Although she’s accustomed to performing on national television, last night, Hagit Yaso took her voice to a somewhat smaller stage — the Samuel Riggs IV Alumni Center.
Yaso, who won Israel’s version of American Idol, A Star is Born, in 2011, preformed to an audience of about 50. The cabaret-style show was part of the Jewish National Foundation’s “Positively Israel” college campus tour and was co-sponsored by TerPAC and the Hillel.
Yaso is an Ethiopian Jew born to immigrant parents in Sderot, Israel — the closest city in Israel to the Gaza Strip, and a target for bombings. Yaso discovered her love of singing at a young age, and during her time in the Israeli Defense Forces, she sang in a military band. In 2011, she “spontaneously” tried out for Israel’s popular show and won in the final round in one of the most-watched television performances in Israel’s history.
Since then, she has been performing across Israel, including at the Fourth of July celebration at the U.S. Embassy in Israel last year. Yaso has also been working on an album and is touring the United States, playing free shows for college students.
Despite the show’s late start, Yaso quickly got on stage and immediately started singing. In between some songs, she described the significance of the piece in Hebrew to the audience. Hillel’s Israel fellow, Yael Gertel, translated.
Yaso’s show was trilingual — of the 10 songs she performed, most were in Hebrew, two in English and one, a Moroccan song, was in Arabic. Mike Silver, a senior computer science major and the president of TerPAC, said, “It’s pretty amazing to hear an Israeli singer sing a Moroccan song in Arabic.”
Most of the songs Yaso preformed were covers of songs she had an emotional connection to.
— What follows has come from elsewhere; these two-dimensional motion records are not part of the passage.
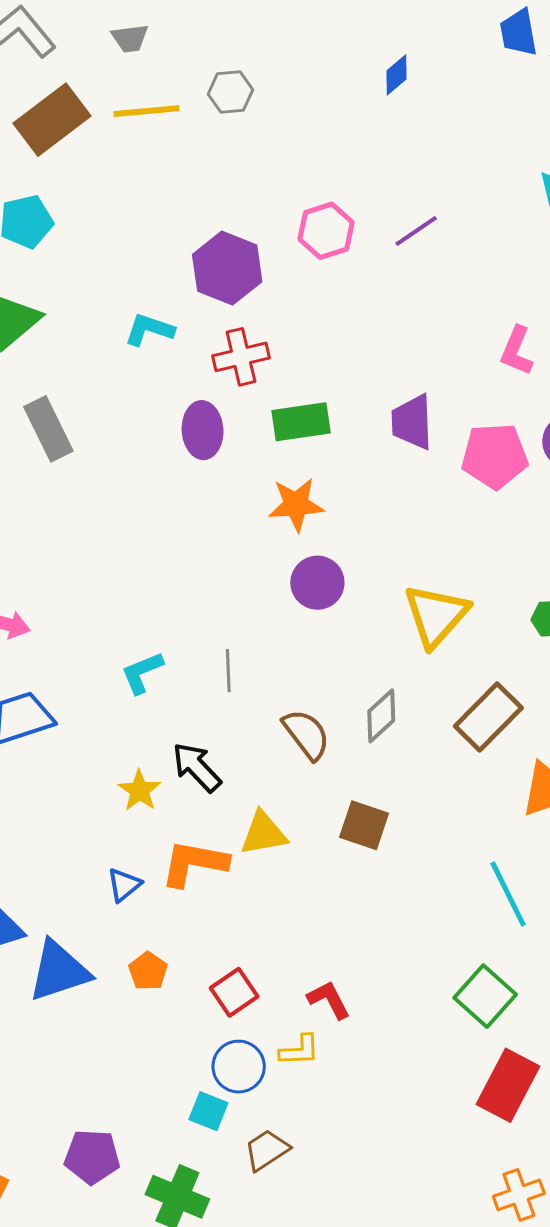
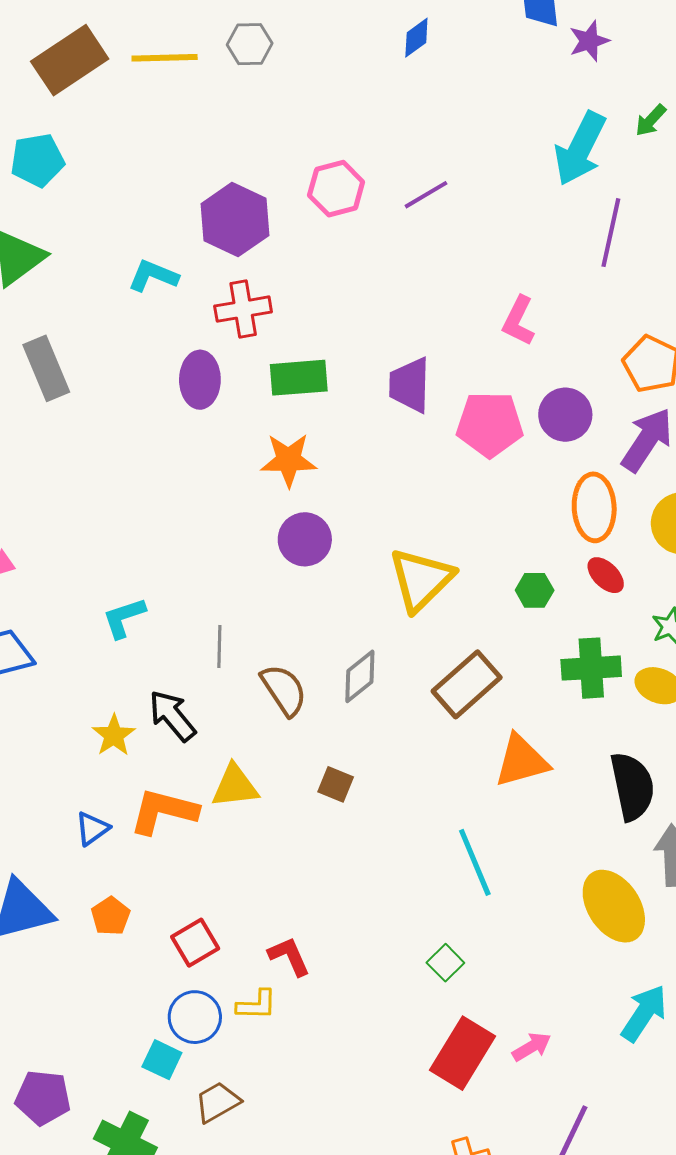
gray line: (228, 671) -> (219, 646), moved
brown square: (364, 825) -> (336, 784), size x0.7
green square: (485, 996) -> (445, 963), size x0.6

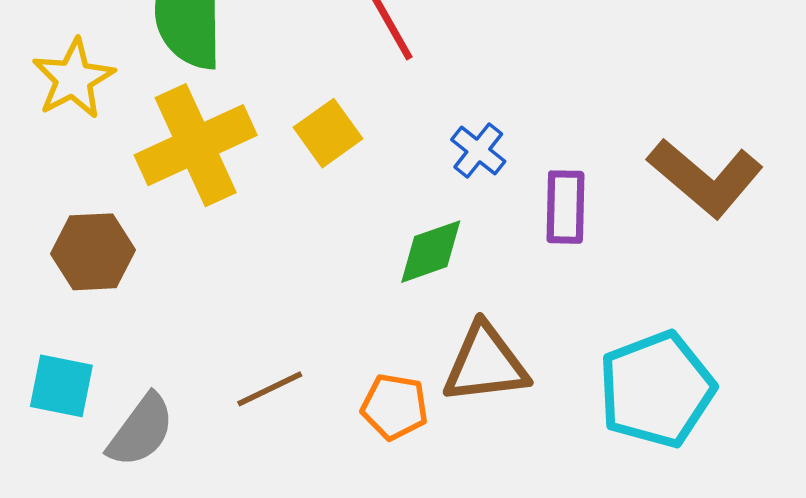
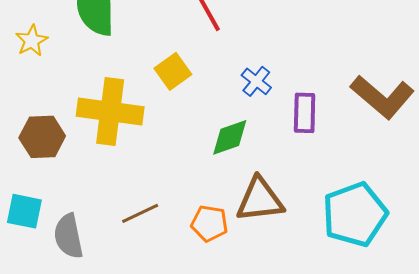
yellow star: (73, 79) -> (32, 41), size x0.7
yellow cross: (196, 145) -> (110, 112), moved, turned 32
gray semicircle: (141, 430) -> (68, 236), turned 132

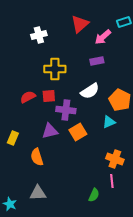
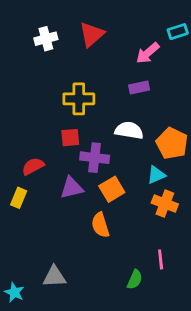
red triangle: (80, 24) -> (92, 34), moved
white cross: (39, 35) -> (46, 39), moved
white semicircle: (90, 91) -> (129, 130), turned -138
red semicircle: (28, 97) -> (33, 166), moved
orange semicircle: (37, 157) -> (100, 225), moved
orange cross: (115, 159) -> (165, 204), moved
For example, she sang “Yerushalayim Shel Zahav,” or “Jerusalem of Gold,” a popular song about Israeli pride.
Junior public health major Michael Samuels said “Jerusalem of Gold” in particular made an impact on him.
“That girl can sing,” Samuels said. “That last song gave me the chills.”
Joshua Eisdorfer, a freshman mechanical engineering major, said Yaso “defines what Israel is to me … born to immigrant parents and was able to work hard and become a giant star.”
Jonathan Fine, a student in the Golden ID program studying Hebrew, said the performance moved him to tears.
“I think she is going to go far,” he said.
Sophomore journalism major Leo Traub said he was impressed by Yaso’s success story.
“It is cool that she is daughter of Ethiopian immigrants and is seen as a minority and is able to easily rise to stardom,” he said.